Why Would We Ever Long for the Cross?

Why Would We Ever Long for the Cross? September 14, 2013

St. Andrew of Crete explains (via the Liturgy of the Hours today):

We are celebrating the feast of the cross which drove away darkness and brought in the light. As we keep this feast, we are lifted up with the crucified Christ, leaving behind us earth and sin so that we may gain the things above. So great and outstanding a possession is the cross that he who wins it has won a treasure. Rightly could I call this treasure the fairest of all fair things and the costliest, in fact as well as in name, for on it and through it and for its sake the riches of salvation that had been lost were restored to us.

Had there been no cross, Christ could not have been crucified. Had there been no cross, life itself could not have been nailed to the tree. And if life had not been nailed to it, there would be no streams of immortality pouring from Christ’s side, blood and water for the world’s cleansing. The legal bond of our sin would not be cancelled, we should not have attained our freedom, we should not have enjoyed the fruit of the tree of life and the gates of paradise would not stand open. Had there been no cross, death would not have been trodden underfoot, nor hell despoiled.

Therefore, the cross is something wonderfully great and honorable. It is great because through the cross the many noble acts of Christ found their consummation—very many indeed, for both his miracles and his sufferings were fully rewarded with victory. The cross is honorable because it is both the sign of God’s suffering and the trophy of his victory. It stands for his suffering because on it he freely suffered unto death. But it is also his trophy because it was the means by which the devil was wounded and death conquered; the barred gates of hell were smashed, and the cross became the one common salvation of the whole world.

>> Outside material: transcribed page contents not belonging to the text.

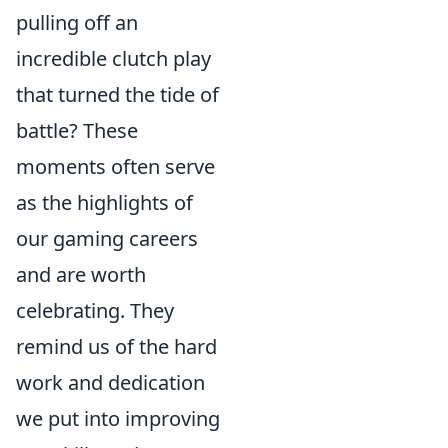
pulling off an
incredible clutch play
that turned the tide of
battle? These
moments often serve
as the highlights of
our gaming careers
and are worth
celebrating. They
remind us of the hard
work and dedication
we put into improving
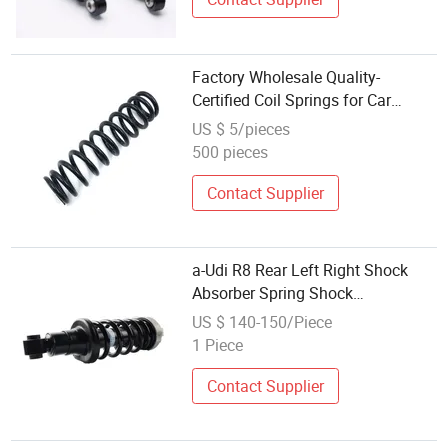
Factory Wholesale Quality-
Certified Coil Springs for Car
Suspension System Vehicle Shock
US $ 5/pieces
Absorber
500 pieces
Contact Supplier
a-Udi R8 Rear Left Right Shock
Absorber Spring Shock
420512019al 420512020al
US $ 140-150/Piece
1 Piece
Contact Supplier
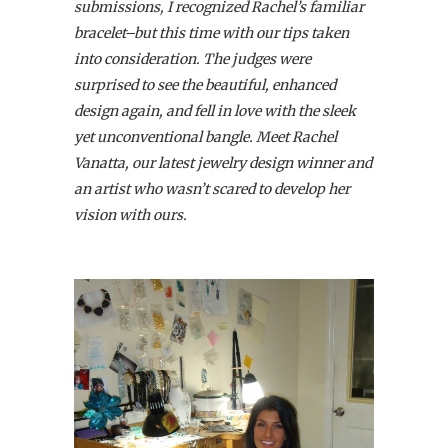
submissions, I recognized Rachel’s familiar
bracelet–but this time with our tips taken
into consideration. The judges were
surprised to see the beautiful, enhanced
design again, and fell in love with the sleek
yet unconventional bangle. Meet Rachel
Vanatta, our latest jewelry design winner and
an artist who wasn’t scared to develop her
vision with ours.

The cross is called Christ’s glory; it is saluted as his triumph. We recognize it as the cup he longed to drink and the climax of the sufferings he endured for our sake. As to the cross being Christ’s glory, listen to his words: Now is the Son of Man glorified, and in him God is glorified, and God will glorify him at once. And again: Father, glorify me with the glory I had with you before the world came to be. And once more: Father, glorify your name. Then a voice came from heaven: I have glorified it and I will glorify it again. Here he speaks of the glory that would accrue to him through the cross. And if you would understand that the cross is Christ’s triumph, hear what he himself also said: When I am lifted up, then I will draw all men to myself. Now you can see that the cross is Christ’s glory and triumph.

In the Cross, we are redeemed, life makes some sense, we have true and certain hope.

On the Cross, we come to know God. From another homily:

the truth about the cross is inescapable. God suffered this way. God died this way. And curiously enough he accepted this particular kind of death and made it a gift for us. That is the great mystery of the cross and the great mystery of our Christian faith.

The meaning of the cross is not just its brutality. It is, so to speak, multivalent- it means many things, but principally it is about the kind of God that we believe in. God in Christ accepts for himself the full implications of human existence, immerses himself in its totality and as such accepts that he will experience in his human nature suffering and death. He does this so that his promise of fidelity to us will be irrefutable.

Christ goes into the deepest reality of human existence, and because he is God, he remains present to that reality then, now and forever. In all of the events and circumstances Christ is present and working.

Suffering cannot frustrate his ultimate purposes. Death does not have the final word. God’s power manifested in Christ overcomes the cruelty and violence of the world.

The cross reveals God to us and displays the manner in which he relates to us, to history, to the powers of the world, indeed to all creation itself.

May the Holy Cross be our light on our journey in faith to the wedding feast!